Riga'da gezilecek yerler kısaca;

  • The House of the Black Cat: Çok eskiden tüccarlar loncasından (big guild) atılan bir tüccarın, öfkesini ifade etmek için evinin çatısına iki tane kara kedi heykeli yaptırmış ve kuyruklarını da loncaya doğru çevirtmiş. Loncadaki esnaflarla iş tatlıya bağlanınca da, çatıdaki kedilerin yüzünü loncaya çevirtmiş. Bu siyah kediler, meydanın köşesinde yer alan sarı binanın (giriş katında şans oyunları lokali var) çatısının her iki köşesindeki sivri kubbeler üzerindedir.
  • Monument of Freedom: Şehir merkezinde yer alan Milda adlı özgürlük anıtı. Anıtın yanlarında park alanı ve su kanalları mevcuttur. 
  • Pilsetas Kanals: Şehir merkezindeki yeşil alanda yer alan kanalda tekne turu yapabilirsiniz.
  • Swedish Gate: İsveç kapısı, İsveç'in şehirdeki hakimiyetinin sonu olarak kabul edildiğinden, önemli yapılar arasındadır.
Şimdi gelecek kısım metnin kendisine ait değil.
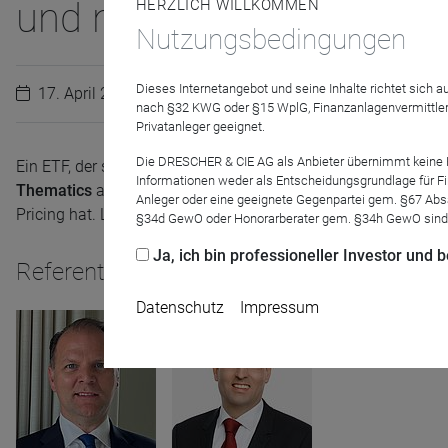
und nicht, wo sie sind
HERZLICH WILLKOMMEN
Nutzungsbedingungen
Dieses Internetangebot und seine Inhalte richtet sich
17. April 2023
nach §32 KWG oder §15 WplG, Finanzanlagenvermittler
Privatanleger geeignet.
Die DRESCHER & CIE AG als Anbieter übernimmt keine Haf
Ein ETF, der sich selbst toll (great) findet. Wer ansagt, muss au
Informationen weder als Entscheidungsgrundlage für Fin
Thematics
aus dem Hause abrdn. Ein sogennanter
aktiver ET
Anleger oder eine geeignete Gegenpartei gem. §67 Abs
Pricing hat. Lassen Sie uns gemeinsam einen Blick darauf wer
§34d GewO oder Honorarberater gem. §34h GewO sind
Ja, ich bin professioneller Investor und
Referenten
Datenschutz
Impressum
  • Riga Nativity of Christ Orthodox Cathedral: 1800'lü yıllarda Rus mimarisiyle inşaa edilmiş Ortodoks klisesi. Esplanade lokasyonunda gold renkli yuvarlak kubbeli görkemli bir klisedir.
  • St. Alexander Nevsky Church: Yeşil oval kubbeli, sarı boyalı klise de ilginizi çekecek yapılardan.
  • Powder Tower: Günümüzde orijinal haliyle var olan kule ilginizi çekecektir. 
  • Dome Cathedral (Doma Bazn. / Riga Cathedral) : Dome Meydanı'nda bulunan külah şeklinde yeşil sivri kubbesi olan katedral, hemen önündeki zeminde ise şehrin Dünya Kültür Mirası olarak ilan edildiğini gösteren yuvarlak plaka var. Biz Noel zamanı orada olduğumuzdan, klise duvarlarında müthiş ışık gösterileri yapılmıştı.
  • House of the Black Heads: Dome Meydanı'ndaki turuncu ikiz yapıdır. Eski dönemde, yabancı tüccarların loncaları olarak kullanılmış. Bodrum katında şarap mahzeni var. Giriş ücreti 3eur. 
  • Three Brothers: Ortaçağ'da Riga evlerinin yapılarını (mimarisini) temsil eden, şehirdeki  bu en eski evler gerçekten çok güzeldi. 
  • KGB Corner House: "Köşedeki Ev" olarak bilinen bu eski Sovyet KGB merkezinde, rejime karşı olan birçok Letonyalının sorguya çekildiği, işkence yapıldığı veya öldürüldüğü biliniyor.